[SOURCE MATERIAL]

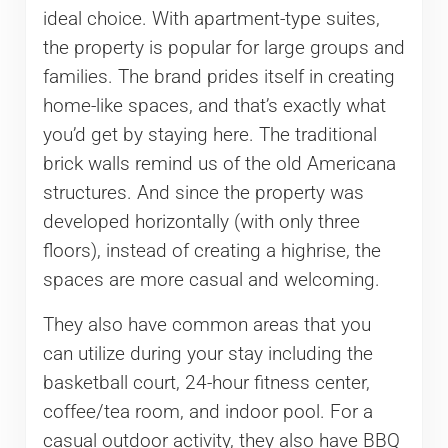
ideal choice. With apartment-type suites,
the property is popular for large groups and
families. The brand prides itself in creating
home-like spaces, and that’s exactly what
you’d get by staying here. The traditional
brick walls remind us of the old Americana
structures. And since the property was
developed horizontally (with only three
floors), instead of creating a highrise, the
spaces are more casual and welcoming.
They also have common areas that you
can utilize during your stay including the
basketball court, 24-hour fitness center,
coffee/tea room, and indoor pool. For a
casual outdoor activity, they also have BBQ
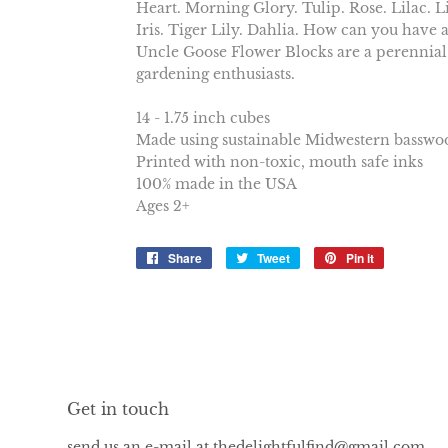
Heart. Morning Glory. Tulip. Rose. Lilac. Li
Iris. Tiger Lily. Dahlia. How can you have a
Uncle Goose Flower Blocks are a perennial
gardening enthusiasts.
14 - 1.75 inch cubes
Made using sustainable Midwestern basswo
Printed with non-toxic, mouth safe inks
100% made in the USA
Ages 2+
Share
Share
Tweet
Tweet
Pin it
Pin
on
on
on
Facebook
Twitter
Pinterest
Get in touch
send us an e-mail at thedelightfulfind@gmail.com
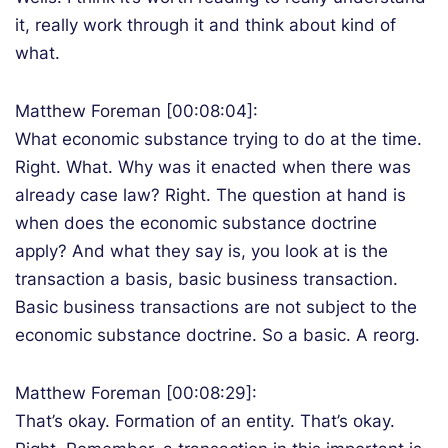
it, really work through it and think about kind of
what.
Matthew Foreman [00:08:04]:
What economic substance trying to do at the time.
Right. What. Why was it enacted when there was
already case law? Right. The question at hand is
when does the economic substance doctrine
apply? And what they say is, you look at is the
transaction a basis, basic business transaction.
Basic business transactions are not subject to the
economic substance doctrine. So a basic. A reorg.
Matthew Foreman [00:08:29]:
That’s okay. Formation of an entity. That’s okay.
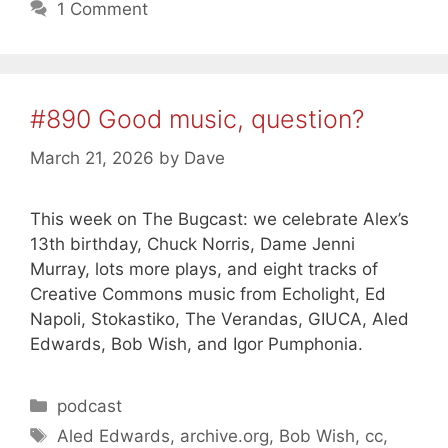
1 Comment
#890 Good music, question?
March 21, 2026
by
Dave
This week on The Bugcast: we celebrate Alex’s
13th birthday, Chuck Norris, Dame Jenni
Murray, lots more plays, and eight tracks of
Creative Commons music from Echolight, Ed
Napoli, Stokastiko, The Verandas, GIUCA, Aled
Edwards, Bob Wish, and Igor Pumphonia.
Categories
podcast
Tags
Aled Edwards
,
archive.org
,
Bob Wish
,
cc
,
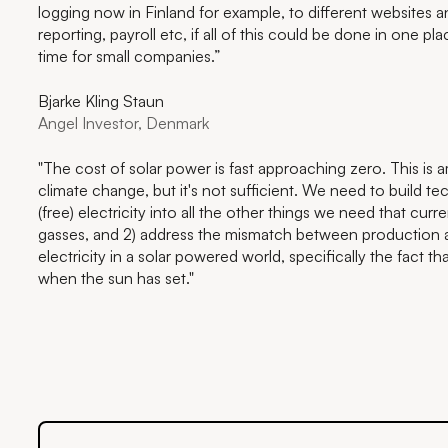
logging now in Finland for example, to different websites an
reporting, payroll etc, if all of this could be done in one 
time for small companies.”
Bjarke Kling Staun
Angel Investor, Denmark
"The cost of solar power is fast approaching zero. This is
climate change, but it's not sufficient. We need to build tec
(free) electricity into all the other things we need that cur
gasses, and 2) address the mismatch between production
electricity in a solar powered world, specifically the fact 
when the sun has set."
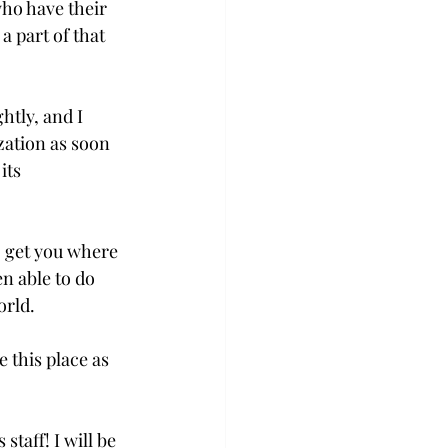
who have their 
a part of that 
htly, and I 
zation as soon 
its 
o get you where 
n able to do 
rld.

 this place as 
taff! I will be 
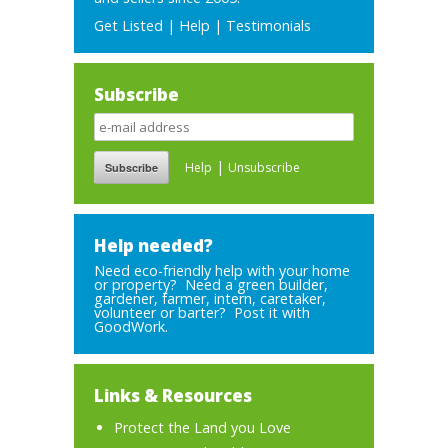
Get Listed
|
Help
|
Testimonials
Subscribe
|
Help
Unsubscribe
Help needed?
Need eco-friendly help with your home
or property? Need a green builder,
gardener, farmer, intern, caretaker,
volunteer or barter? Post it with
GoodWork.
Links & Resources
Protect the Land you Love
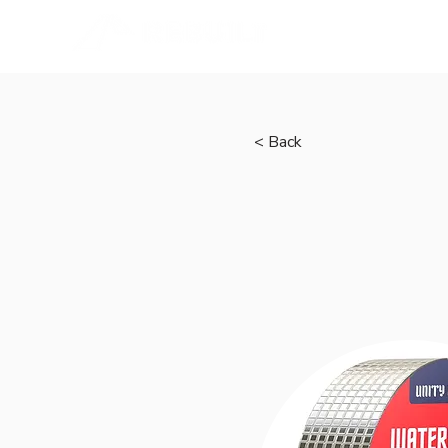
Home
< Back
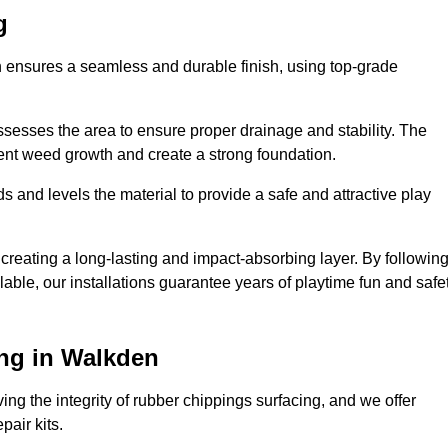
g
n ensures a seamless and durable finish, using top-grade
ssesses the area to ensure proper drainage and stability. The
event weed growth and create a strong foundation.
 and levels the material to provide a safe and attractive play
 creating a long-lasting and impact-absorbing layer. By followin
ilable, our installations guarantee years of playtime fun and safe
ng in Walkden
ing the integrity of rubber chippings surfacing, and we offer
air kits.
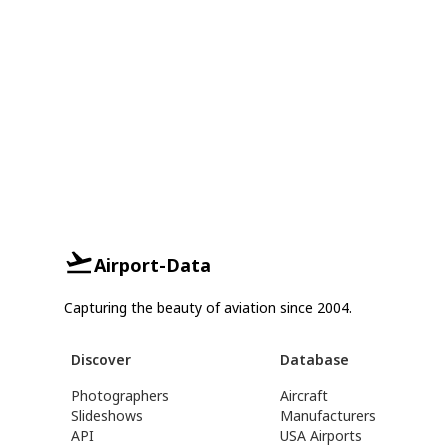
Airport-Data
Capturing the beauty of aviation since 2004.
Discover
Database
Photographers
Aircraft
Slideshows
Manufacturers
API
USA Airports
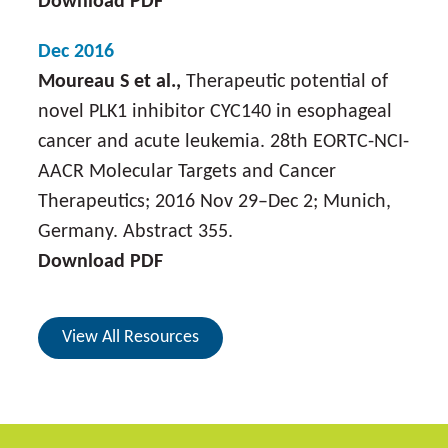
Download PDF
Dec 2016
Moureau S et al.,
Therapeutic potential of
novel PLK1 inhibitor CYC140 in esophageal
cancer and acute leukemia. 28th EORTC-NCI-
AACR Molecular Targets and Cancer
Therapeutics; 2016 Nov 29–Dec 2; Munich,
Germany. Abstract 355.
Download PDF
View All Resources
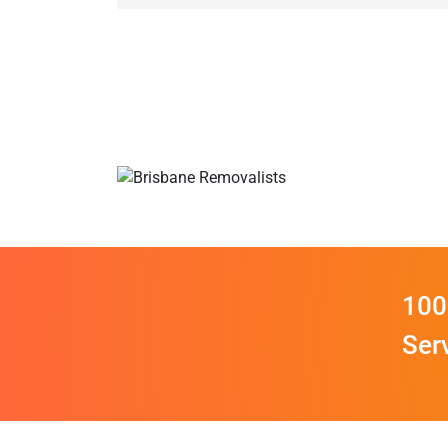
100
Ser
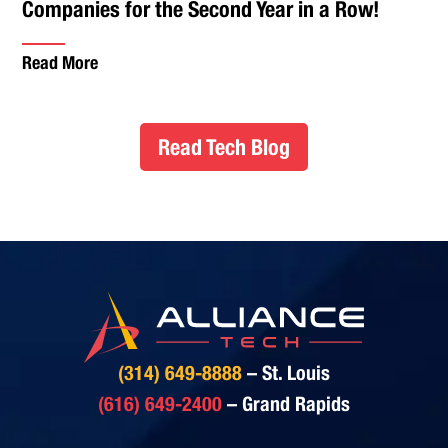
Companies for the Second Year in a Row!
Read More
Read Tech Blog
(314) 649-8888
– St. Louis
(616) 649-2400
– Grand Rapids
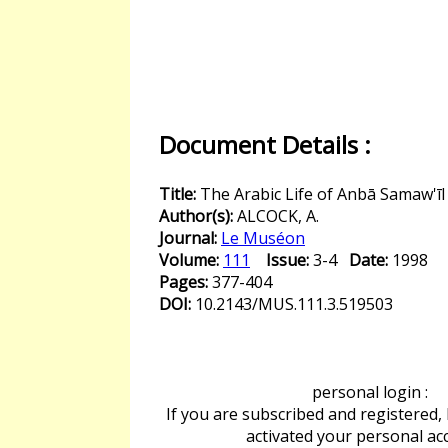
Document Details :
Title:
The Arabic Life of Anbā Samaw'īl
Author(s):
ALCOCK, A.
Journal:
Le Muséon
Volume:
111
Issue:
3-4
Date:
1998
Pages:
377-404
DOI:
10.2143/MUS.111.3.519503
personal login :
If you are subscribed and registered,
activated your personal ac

[ASSIGNMENT] Scan the lines above for the word "Matthew" and copy every one where it occurs.

[ANSWER SECTION]
Matthew Foreman [00:08:04]:
Matthew Foreman [00:08:29]:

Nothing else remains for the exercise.